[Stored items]
____

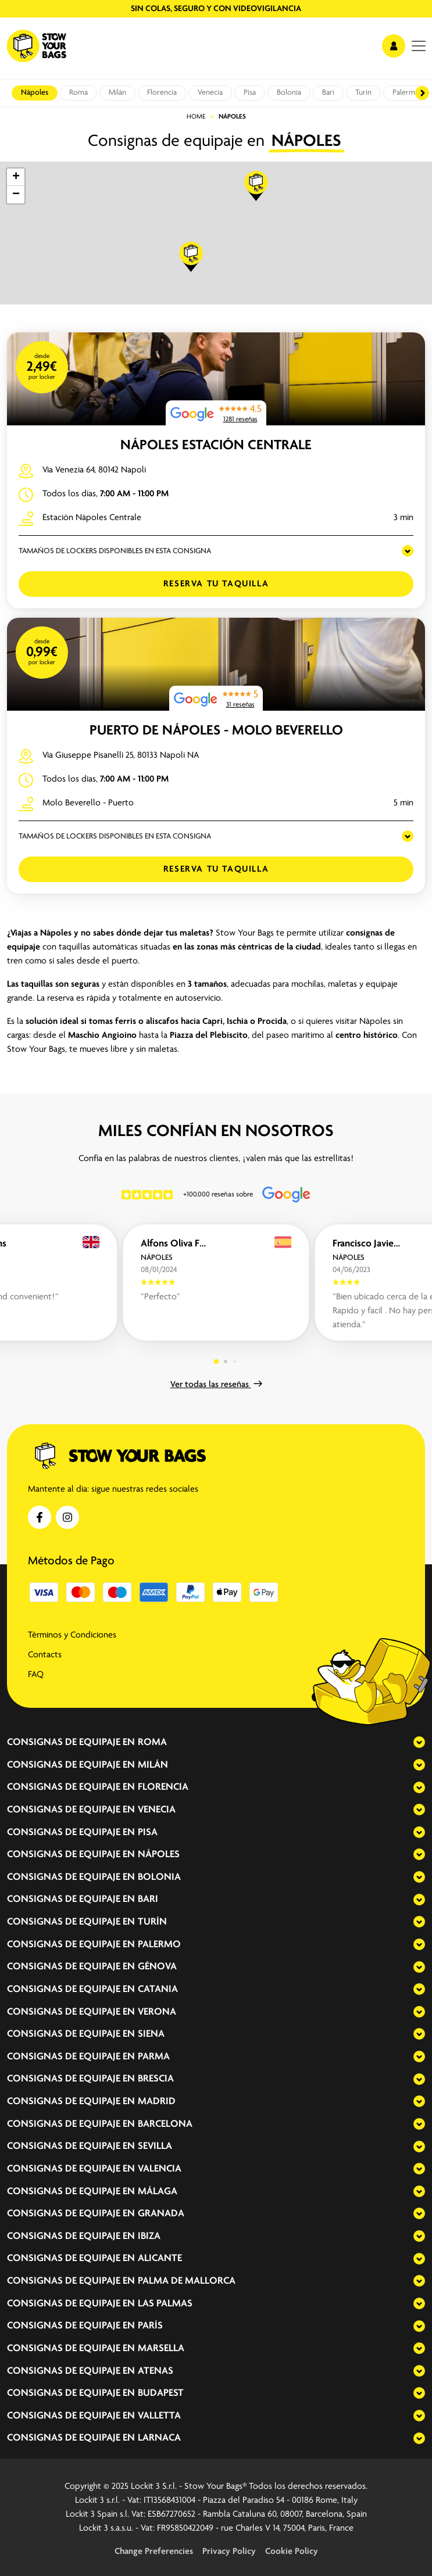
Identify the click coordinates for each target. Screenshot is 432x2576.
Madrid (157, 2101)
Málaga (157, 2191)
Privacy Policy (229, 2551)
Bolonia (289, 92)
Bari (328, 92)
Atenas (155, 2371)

____

This exercise calls for a verbatim output of the entries, pictures omitted.

Identify the click coordinates for each target. Screenshot is 432x2576.
Madrid (157, 2101)
Málaga (157, 2191)
Privacy Policy (229, 2551)
Bolonia (289, 92)
Bari (328, 92)
Atenas (155, 2371)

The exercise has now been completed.